For a VecZnx of $L$ limbs, VmpPmathas size $\mathcal{O}(L^2)$ because it stores the gadget vector $\omega = [2^{-K}, 2^{-2K}, \dots, 2^{-LK}]$, with each $\omega[i]$ stored in a column (i.e. a VecZnx) of at least $L$ limbs.
This setup is equivalent to having the digit in RNS be the individual primes $q_{i}$, i.e. with dnum=L and dsize=1.
Although the time complexity of the vector-matrix-product is linear in $L$ in the Base2K representation, it still results quickly in prohibitively large keys when the parameters increase.
For example, with $N=2^{16}$ and $L=30$ size of a single key is in the order of $2^{16} \cdot (30-dnum)/dnum \cdot 30 \cdot 2 \approx 2^{26.7}$ coefficients, which is 0.870GB for FFT64 and 3.48GB for NTT120.
Similar to what is done in RNS, we have the relation $|\omega| = \lceil\textsf{dnum}/\textsf{dsize}\rceil$, thus we can increase dsize to reduce the number of elements in $\omega$. For example with dsize = 4 we have $\omega = [2^{-4K}, 2^{-8K}, \dots, 2^{-LK}]$. This however adds noise proportional to $2^{4K}$ instead of $2^{K}$, so the number of limbs of the VmpPmat needs to be slightly increased (or the homomorphic capacity slightly decreased).
Still this provides a noticeable reduction in the memory footprint of the keys.

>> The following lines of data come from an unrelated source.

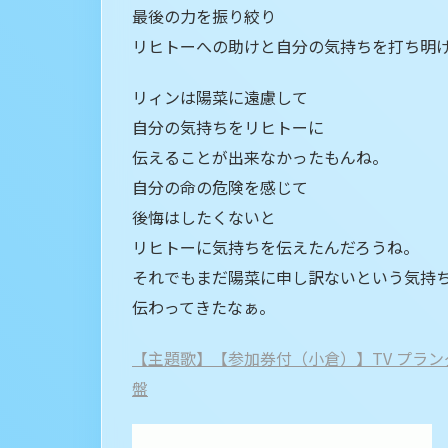
最後の力を振り絞り
リヒトーへの助けと自分の気持ちを打ち明
リィンは陽菜に遠慮して
自分の気持ちをリヒトーに
伝えることが出来なかったもんね。
自分の命の危険を感じて
後悔はしたくないと
リヒトーに気持ちを伝えたんだろうね。
それでもまだ陽菜に申し訳ないという気持
伝わってきたなぁ。
【主題歌】【参加券付（小倉）】TV プランダラ 
盤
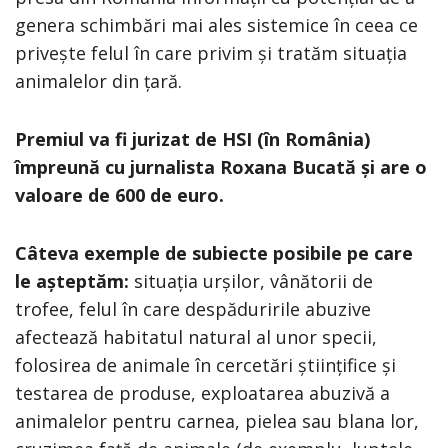
genera schimbări mai ales sistemice în ceea ce
privește felul în care privim și tratăm situația
animalelor din țară.
Premiul va fi jurizat de HSI (în România)
împreună cu jurnalista Roxana Bucată și are o
valoare de 600 de euro.
Câteva exemple de subiecte posibile pe care
le așteptăm:
situația urșilor, vânătorii de
trofee, felul în care despăduririle abuzive
afectează habitatul natural al unor specii,
folosirea de animale în cercetări științifice și
testarea de produse, exploatarea abuzivă a
animalelor pentru carnea, pielea sau blana lor,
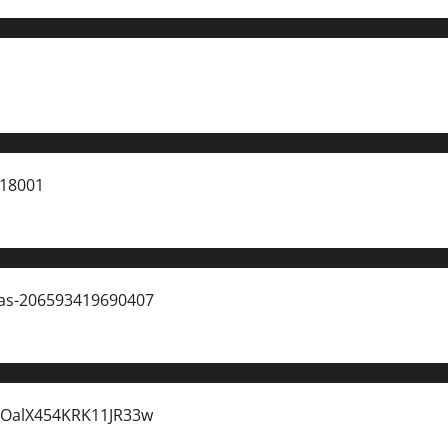
 18001
ias-206593419690407
pOalX454KRK11JR33w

For example, with the previous parameters but with dnum=6 the size changes to $2^{16} \cdot (30-dnum)/dnum \cdot 30 \cdot 2 \approx 2^{23.9}$ coefficients, which is 120MB for FFT64 and 480MB for NTT120, in other words a 6 fold decrease in the key size, at the cost of 6 limbs of homomorphic capacity.
The question is how to implement this feature in the library.